Contains the common extractor configuration.
| Parameter | Type | Description |
|---|---|---|
state-store | object | Include the state store section to save extraction states between runs. Use a state store if data is loaded incrementally. We support multiple state stores, but you can only configure one at a time. |
subscription-batch-size | integer | Input the batch size for time series subscriptions. Default value is 10000. |
ingest-batch-size | integer | Input the batch size for time series ingestion. Default value is 100000. |
fabric-ingest-batch-size | integer | Input the batch size for ingestion into Fabric. Default value is 1000. |
poll-time | integer | Enter the time in seconds to wait between polling for new data. Default value is 3600. |
state-store
Part of extractor configuration.
Include the state store section to save extraction states between runs. Use a state store if data is loaded incrementally. We support multiple state stores, but you can only configure one at a time.
| Parameter | Type | Description |
|---|---|---|
raw | object | Stores the extraction state in a table in CDF RAW. |
local | object | Stores the extraction state in a JSON file on the local machine. |
raw
Part of state-store configuration.
Stores the extraction state in a table in CDF RAW.
| Parameter | Type | Description |
|---|---|---|
database | string | Required. Enter the database name in CDF RAW. |
table | string | Required. Enter the table name in CDF RAW. |
upload-interval | integer | Enter the interval in seconds between each upload to CDF RAW. Default value is 30. |
local
Part of state-store configuration.
Stores the extraction state in a JSON file on the local machine.
| Parameter | Type | Description |
|---|---|---|
path | string | Required. Insert the file path to a JSON file. |
save-interval | integer | Enter the interval in seconds between each save. Default value is 30. |
source
Global parameter.
Insert the source configuration for data mirrored from Fabric.
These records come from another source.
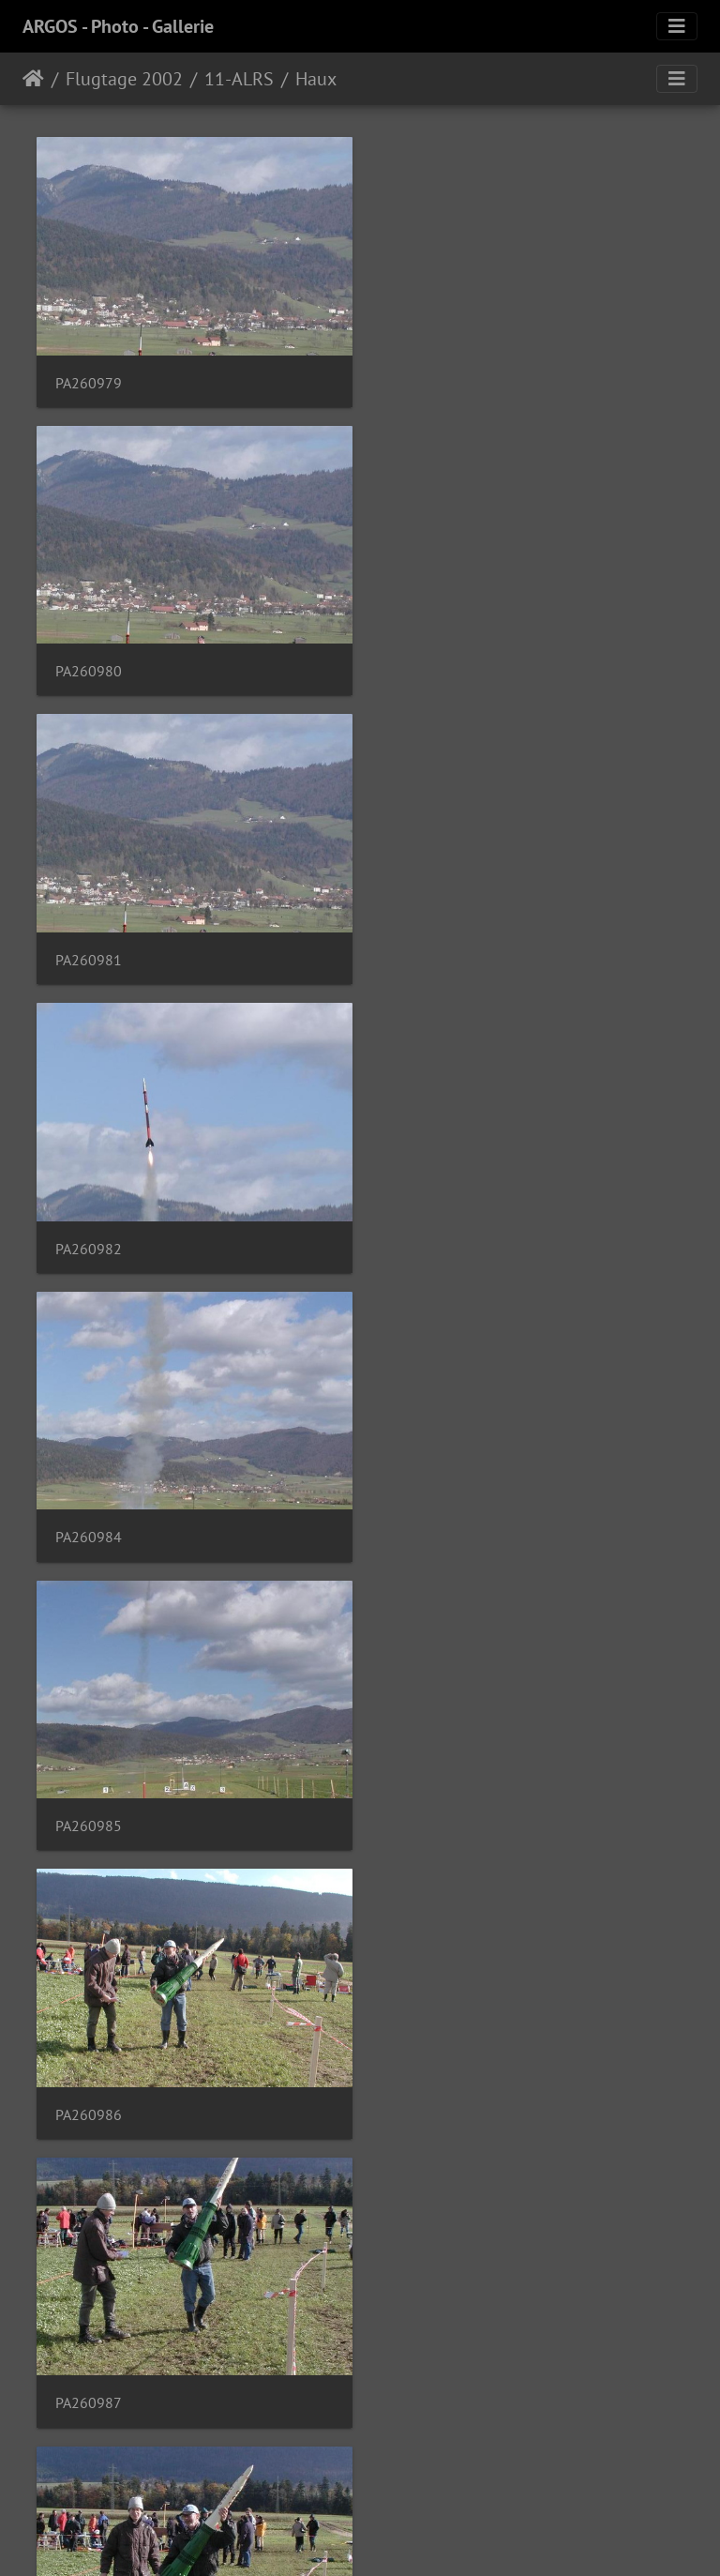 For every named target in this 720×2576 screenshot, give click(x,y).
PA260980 (426, 378)
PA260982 (426, 663)
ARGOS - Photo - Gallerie (118, 26)
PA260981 (88, 663)
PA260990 (88, 1800)
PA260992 (88, 2084)
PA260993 (426, 2084)
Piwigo (399, 2536)
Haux (316, 79)
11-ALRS (239, 79)
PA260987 (426, 1231)
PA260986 (88, 1231)
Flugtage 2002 (124, 79)
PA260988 (88, 1515)
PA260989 (426, 1515)
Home (33, 79)
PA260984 (88, 947)
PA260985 (426, 947)
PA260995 (88, 2368)
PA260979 (88, 378)
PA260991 (426, 1800)
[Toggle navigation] (677, 26) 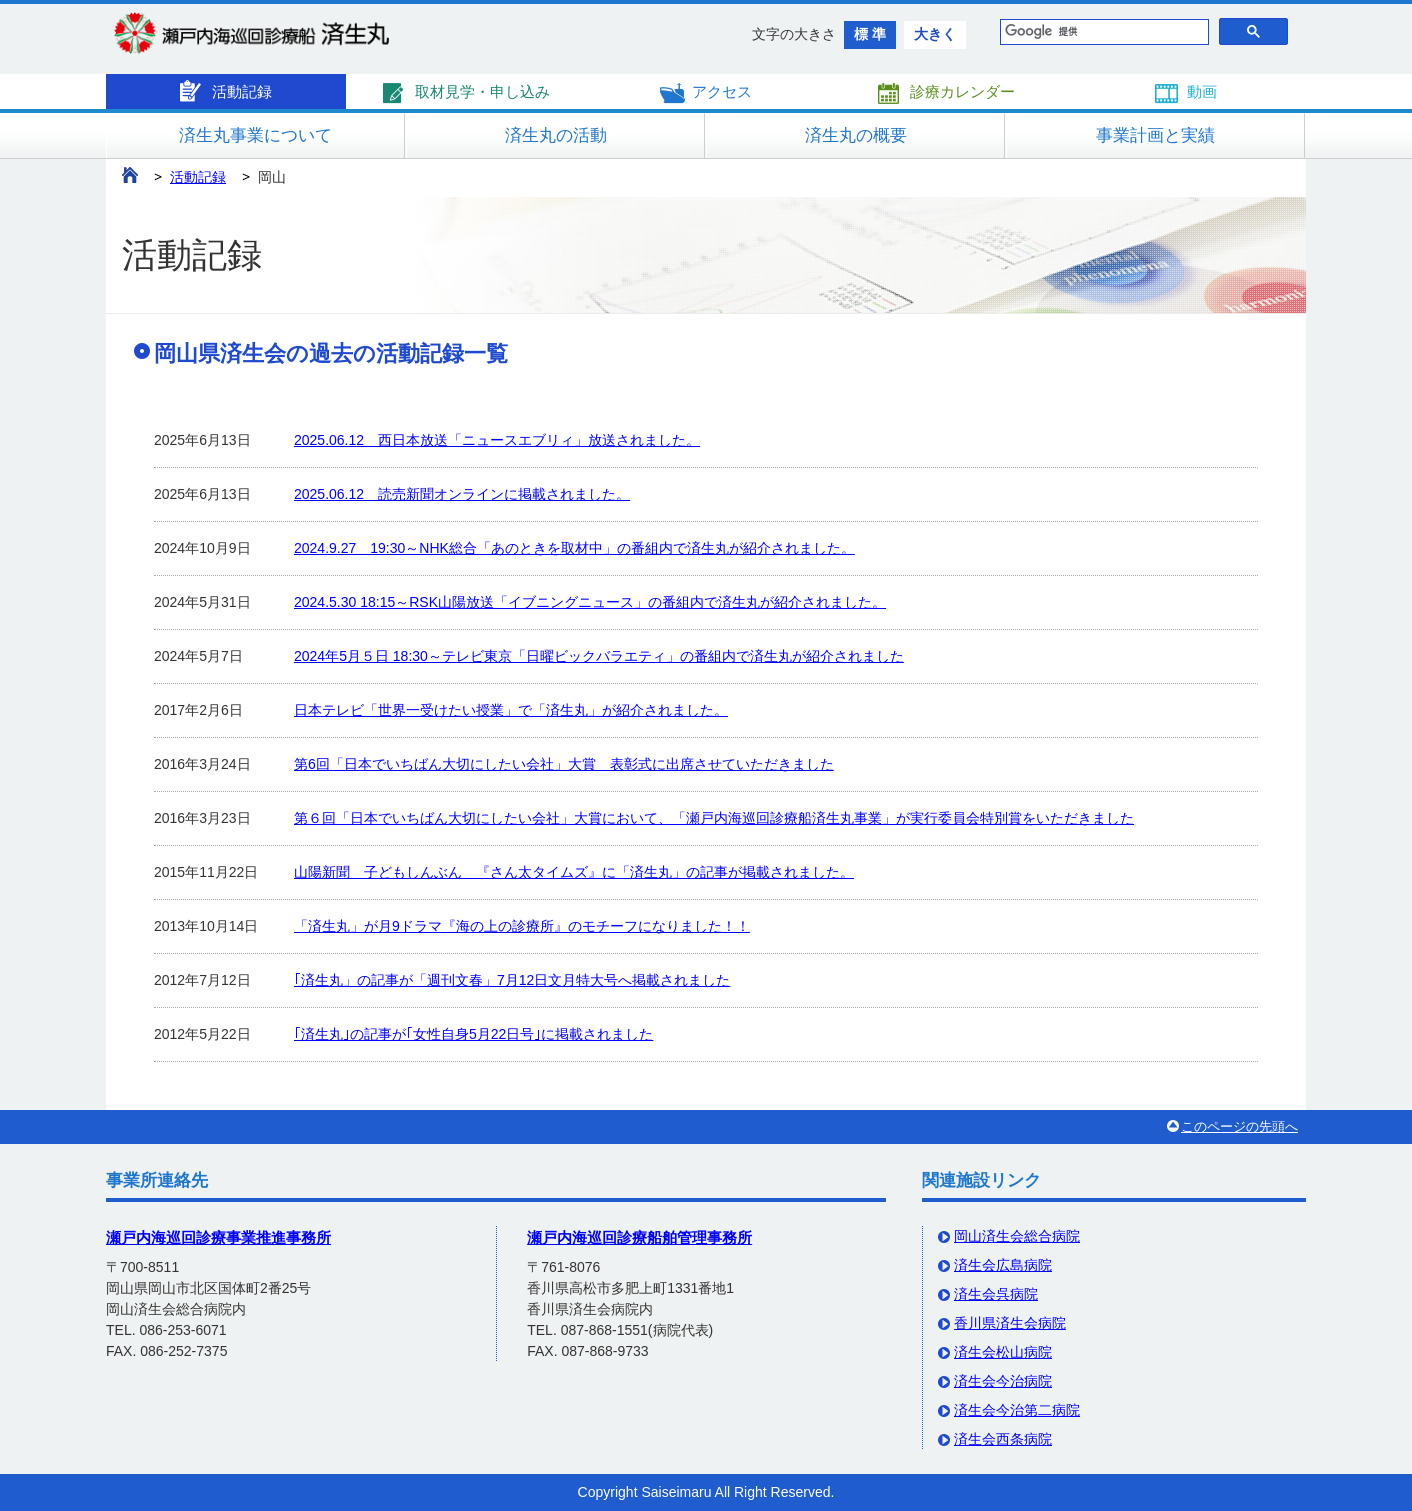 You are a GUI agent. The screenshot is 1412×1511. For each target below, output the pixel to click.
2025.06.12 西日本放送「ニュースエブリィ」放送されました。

| Parameter | Type | Description |
|---|---|---|
abfss-prefix | string | Input the ABFSS prefix for the data lake. |
data-set-id | string | Input the data set ID. |
event-path | string | Enter the folder combined with ABFFS Path to the event data. |
event-path-incremental-field | string | Input the field for incremental loading. |
raw-time-series-path | string | Enter the folder with ABFFS Path to the raw time series data. |
read-batch-size | integer | Input the batch size for reading data from Fabric. |
file-path | string | Input the file path for the file’s data. |
raw-tables | list | Input the list of raw tables to be ingested. |
raw-tables
Part of source configuration.
Input the list of raw tables to be ingested.
Each element of this list should be a cDF RAW configuration
| Parameter | Type | Description |
|---|---|---|
table-name | string | Enter the name of the RAW table in CDF to store rows. |
db-name | string | Enter the database name in CDF to store the row. |
raw-path | string | Input the subpath in the lakehouse to read rows. |
incremental-field | string | Input the field for incremental loading. This value is normally a timestamp. |
destination
Global parameter.
Insert the destination configuration for time series data mirrored from Fabric.
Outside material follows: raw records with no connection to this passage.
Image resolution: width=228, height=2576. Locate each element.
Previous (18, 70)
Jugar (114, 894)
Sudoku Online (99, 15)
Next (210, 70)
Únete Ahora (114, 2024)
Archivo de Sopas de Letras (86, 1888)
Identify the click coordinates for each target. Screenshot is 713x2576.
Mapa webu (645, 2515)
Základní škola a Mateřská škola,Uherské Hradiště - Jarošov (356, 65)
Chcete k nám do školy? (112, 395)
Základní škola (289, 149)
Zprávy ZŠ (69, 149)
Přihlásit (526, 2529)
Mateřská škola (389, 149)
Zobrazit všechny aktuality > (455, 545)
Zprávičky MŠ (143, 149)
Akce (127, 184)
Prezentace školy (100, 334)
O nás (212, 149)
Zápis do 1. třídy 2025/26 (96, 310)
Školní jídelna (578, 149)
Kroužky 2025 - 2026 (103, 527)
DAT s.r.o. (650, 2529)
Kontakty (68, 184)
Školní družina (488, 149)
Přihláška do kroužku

| Parameter | Type | Description |
|---|---|---|
time-series-prefix | string | Enter the prefix to add to CDF time series external IDs created from Fabric. |
subscriptions
Global parameter.
Insert the time series subscriptions configuration for time series mirrored to Fabric.
Each element of this list should be a cDF time series sync to CDF configuration
| Parameter | Type | Description |
|---|---|---|
external-id | string | Input the external ID of the time series subscription. |
partitions | list | Enter the List of partitions to be ingested. |
lakehouse-abfss-path-dps | string | Input the ABFSS path to the data points. |
lakehouse-abfss-path-ts | string | Input the ABFSS path to the time series. |
partitions
Part of subscriptions configuration.
Enter the List of partitions to be ingested.
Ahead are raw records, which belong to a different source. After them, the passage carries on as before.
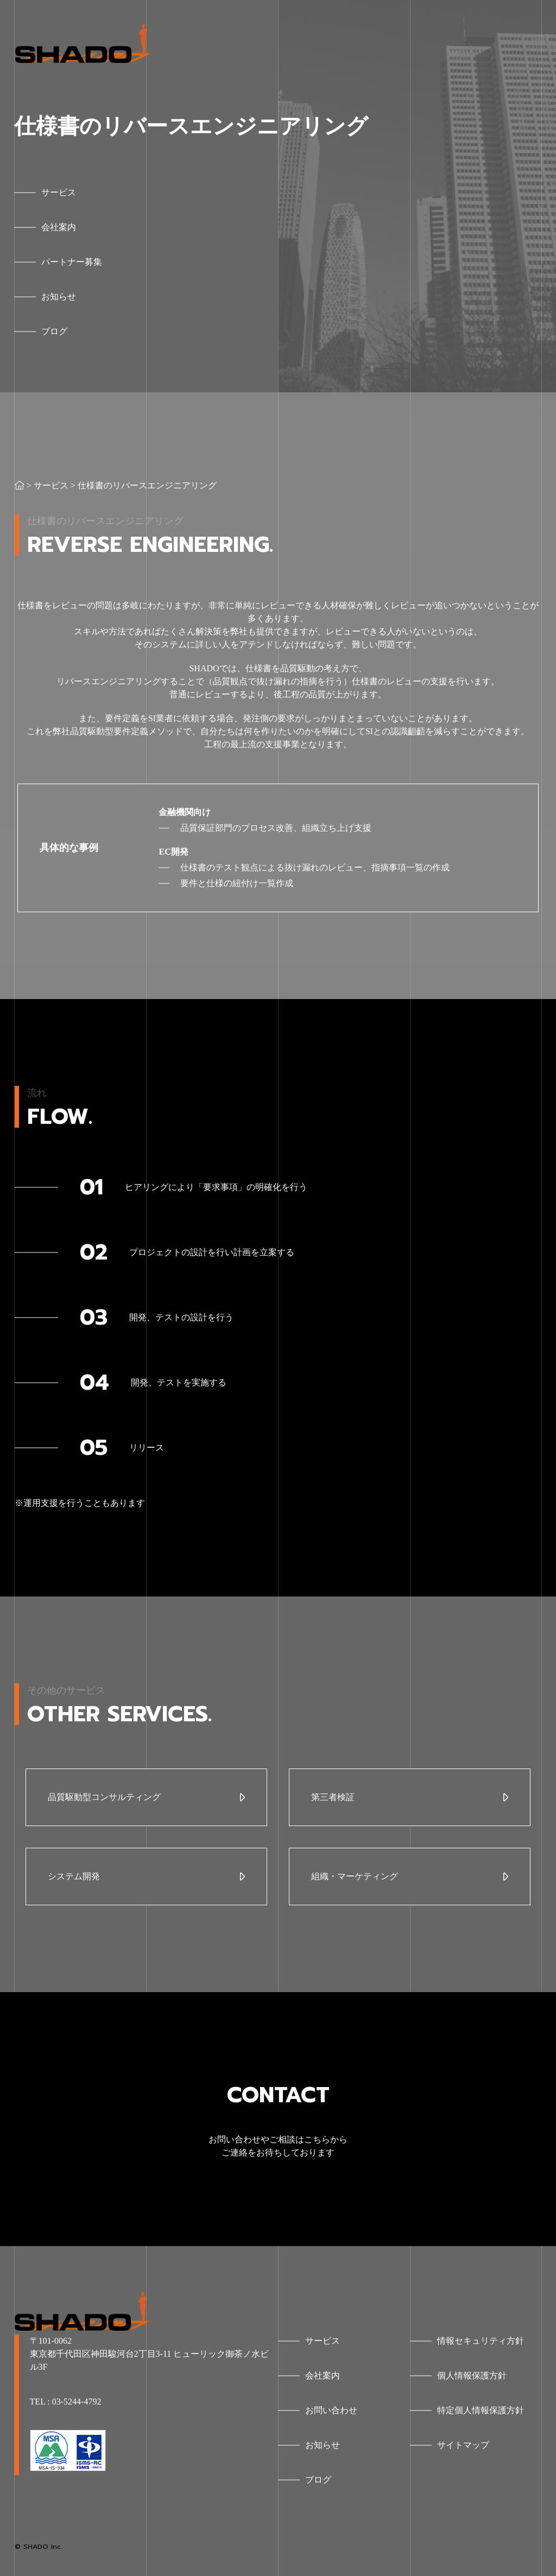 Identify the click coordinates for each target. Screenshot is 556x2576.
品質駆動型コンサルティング (104, 1797)
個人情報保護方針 (472, 2375)
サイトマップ (463, 2445)
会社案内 (322, 2375)
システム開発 (74, 1876)
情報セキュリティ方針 (480, 2340)
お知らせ (322, 2445)
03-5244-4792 (77, 2401)
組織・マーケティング (354, 1876)
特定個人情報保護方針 (480, 2410)
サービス (51, 485)
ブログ (318, 2479)
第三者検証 (333, 1797)
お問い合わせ (331, 2410)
Each element of this list should be an integer.
data-modeling
Global parameter.
Insert the data modeling configuration for syncing a data model to Fabric.
Each element of this list should be a data Modeling sync configuration
| Parameter | Type | Description |
|---|---|---|
space | string | Enter the data modeling space name to synchronize to Fabric |
lakehouse-abfss-prefix | string | Enter the full ABFSS prefix for a folder in the lakehouse. |
event
Global parameter.
Enter the event configuration for mirroring events to Fabric.
| Parameter | Type | Description |
|---|---|---|
lakehouse-abfss-path-events | string | Input the path to the table in the lakehouse to store CDF events. |
batch-size | integer | Input the number of events to read in a single batch from CDF. |
dataset_external_id | string | Input the external id of the dataset to pull events from CDF (optional). |
raw-tables
Global parameter.
Enter the raw tables configuration to mirror the raw tables to Fabric.
Each element of this list should be a cDF RAW configuration for to be synced to Fabric
| Parameter | Type | Description |
|---|---|---|
table-name | string | Enter the name of the RAW table in CDF to sync to Fabric. |
db-name | string | Enter the database name in CDF to sync to Fabric. |
lakehouse-abfss-path-raw | string | Enter the full ABFFS path of the table to store RAW rows into. |